If you’re looking for a nice, creative way to put together stories, drama and crafts in a way that’s fun for everyone, a puppet show is perfect. Children of all ages can participate, even the ones who are normally shy. Any type of puppet can work, but we’ve had a lot of success with plain, simple stick puppets.
The materials needed are simple: bristol board to draw on or as a solid backing to paste colouring sheets on, scissors to cut around the drawings, glue (if you’re using separate colouring sheets), and sticks. Any kind of stick should work, but consider the size of your stage and the desired mobility of your puppets when deciding. Popsicle sticks are convenient and can carry a lot of glue, but they’re very short so you won’t be able to move them around a lot without people’s fingers showing. Wooden barbecue skewers are great, but you’re probably best using tape to secure them to the back of the bristol board.
Have the children colour, draw or paint the characters they want to make into puppets, either directly on the bristol board or on separate sheets; we used separate sheets in case of accidents.
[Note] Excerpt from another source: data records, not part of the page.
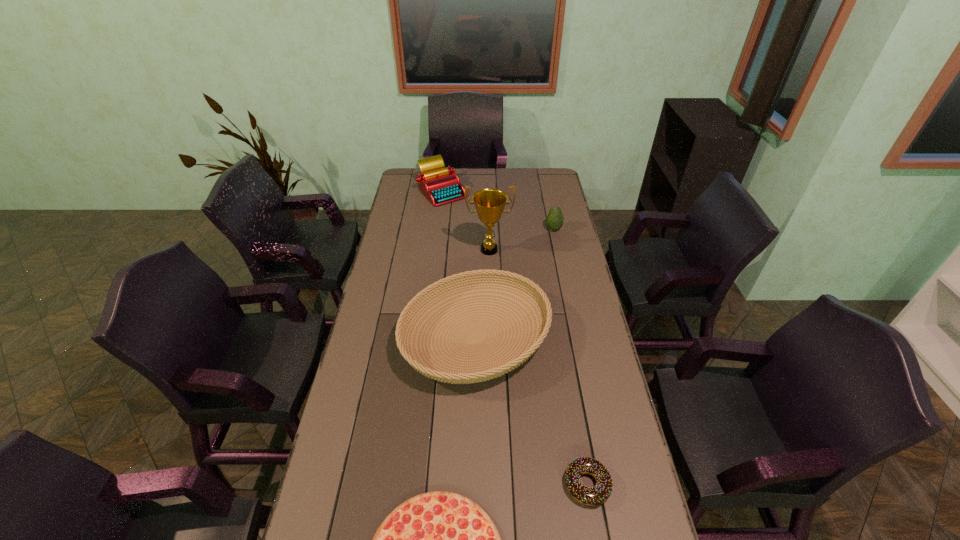 At what (x,y) coordinates should I click in order to perform the action: click on the tallest object. Please return your answer as a coordinate pair (x, y). Looking at the image, I should click on (489, 203).

You are a GUI agent. You are given a task and a screenshot of the screen. Output one action in this format:
    pyautogui.click(x=<x>, y=<y>)
    Task: Click on the award
    
    Given the screenshot: What is the action you would take?
    pyautogui.click(x=489, y=203)

What are the coordinates of `the farthest object` in the screenshot? It's located at (440, 185).

Identify the location of avocado. (554, 221).

I want to click on basket, so click(438, 370).

The height and width of the screenshot is (540, 960). What are the coordinates of `the second shortest object` in the screenshot? It's located at (594, 496).

The image size is (960, 540). What are the coordinates of `free region located 0.190m on the front view with handles of the tallest object` in the screenshot? It's located at (491, 292).

Where is `free location located 0.050m on the typing side of the farthest object`? free location located 0.050m on the typing side of the farthest object is located at coordinates (439, 213).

Once they’re done, have them cut around their character with scissors, leaving about a centimetre (half an inch) of space on all sides. If you’re using separate sheets, glue them onto the bristol board backing and wait for everything to dry. Then, flip the puppet around and secure the stick (popsicle stick, wooden skewer, or whatever) to the back using glue or tape, whichever works best for you. There you go—you have stick puppets!
For a smaller-scale production, you can also use coloured paper as a backing or for drawing on, but keep in mind that the puppets will be flimsier, since colouring paper is weaker than bristol board.